Chi richiede l’ammissione al patrocinio a carico dello Stato, deve dichiarare di percepire un reddito inferiore ad una determinata soglia ma non è tenuto anche ad indicarne la natura. Affinché poi la domanda sia completa, ha l’obbligo di riportare il codice fiscale (proprio e degli eventuali familiari). Lo ha chiarito la Corte di cassazione con le ordinanze nn. 5087 e 5126 del 2026.
L’ordinanza n. 5087 del 2026
Nel primo caso un contribuente aveva chiesto di essere ammesso al patrocinio in un giudizio tributario, indicando di percepire un reddito complessivo di 10.800 euro. La Corte di giustizia tributaria aveva respinto l’istanza ritenendola incompleta perché non specificava la natura dei singoli redditi. Il Tribunale di Cosenza, invece, aveva accolto l’opposizione del richiedente.
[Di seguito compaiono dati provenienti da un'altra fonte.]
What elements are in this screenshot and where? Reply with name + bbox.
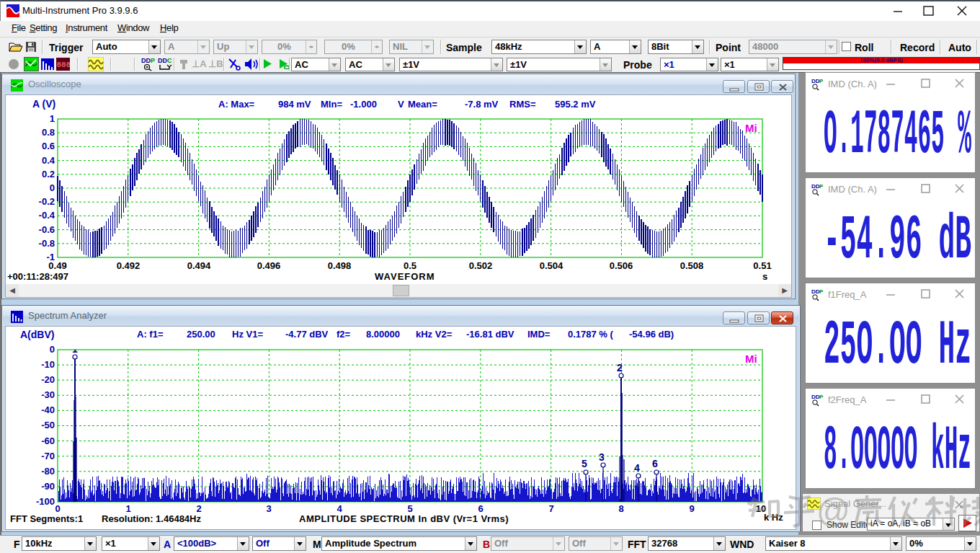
svg-text:@: @ (816, 492, 850, 529)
Il Ministero dell’Economia e delle Finanze ha quindi impugnato la decisione davanti alla Cassazione.
La II Sezione civile l’ha bocciato affermando che l’art. 76 del Dpr n. 115 del 2002 prescrive, al comma 1, che “Può essere ammesso al patrocinio chi è titolare di un reddito imponibile ai fini dell’imposta personale sul reddito, risultante dall’ultima dichiarazione, non superiore a euro 9.296,22”; importo poi incrementato a 12.838, 01 euro.
“Pertanto – si legge -, il menzionato art. 76 non impone di specificare le singole componenti di reddito della quale il beneficiario sarebbe titolare, ma chiede solo che non sia superiore a un dato ammontare”. E allora, prosegue il ragionamento, “è il giudice a dovere attivare, anche d’ufficio e nei limiti entro cui ciò è consentito dai dati comunicati dalla parte, i suoi poteri istruttori per supplire all’eventuale incompletezza di quanto comunicato”.
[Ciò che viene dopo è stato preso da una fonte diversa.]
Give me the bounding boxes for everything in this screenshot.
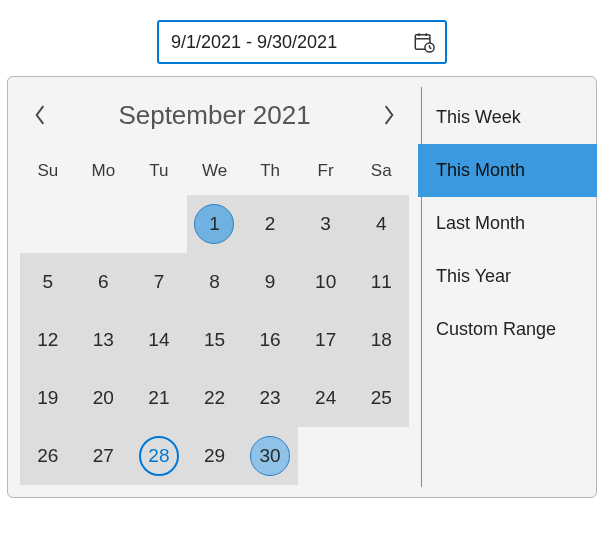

Così, tornando al caso concreto, il richiedente, aveva, “almeno formalmente, adempiuto al proprio onere di allegazione”.
Da qui l’affermazione dei due seguenti principi: «L’art. 76 del Dpr n. 115 del 2002 impone al richiedente l’ammissione al patrocinio a spese dello Stato esclusivamente di indicare un reddito imponibile ai fini dell’imposta personale sul reddito e risultante dall’ultima dichiarazione che non sia superiore a quello indicato dalla medesima disposizione e dai correlati decreti integrativi»; «L’art. 79 del Dpr n. 115 del 2002, anche letto alla luce del disposto dell’art. 46, comma 1, lett. o), del Dpr n. 445 del 2000, non impone al richiedente l’ammissione al patrocinio a spese dello Stato di precisare la natura del reddito percepito».
L’ordinanza n. 5126 del 2026
Nel secondo caso affrontato dalla Cassazione, il contribuente aveva subito il rigetto della domanda di ammissione al patrocinio da parte della Corte di giustizia tributaria, mentre il Tribunale di Cosenza aveva poi accolto l’opposizione. Il Ministero dell’Economia ha impugnato la decisione sostenendo che nell’istanza mancava l’indicazione dei codici fiscali dei familiari del richiedente. In particolare, quello della moglie, che era titolare di un reddito specificamente menzionato. Addirittura, sottolineava il Mef, mancavano data e luogo di nascita, “così impedendo l’estrapolazione di detti codici sulla base delle dichiarazioni già contenute in tale istanza”.
La Suprema corte, per prima cosa, ricorda il precedente (Cass., pen. n. 7973/2021) secondo cui “l’indicazione del codice fiscale del richiedente e/o dei componenti la famiglia anagrafica costituisce condizione di ammissibilità dell’istanza, non potendo conferirsi effetto sanante alla eventuale possibilità per il giudice di ricavare il dato mancante dalla documentazione prodotta a corredo della stessa”. Ne consegue l’accoglimento del ricorso in virtù del seguente principio di diritto: «In tema di ammissione al beneficio del patrocinio a spese dello Stato, l’indicazione nella relativa istanza del codice fiscale del richiedente e dei componenti la famiglia anagrafica costituisce condizione di ammissibilità dell’istanza».
Entrambe le ordinanze ricordano inoltre che l’articolo 79 del Dpr n. 115/2002 prevede che l’istanza sia presentata in carta semplice e, a pena di inammissibilità, indichi il processo di riferimento, i dati del richiedente e dei familiari, nonché una dichiarazione sostitutiva sul reddito complessivo. Il richiedente deve inoltre impegnarsi a comunicare eventuali variazioni reddituali durante il processo e, se richiesto, produrre la relativa documentazione; per i redditi esteri è necessaria una certificazione consolare.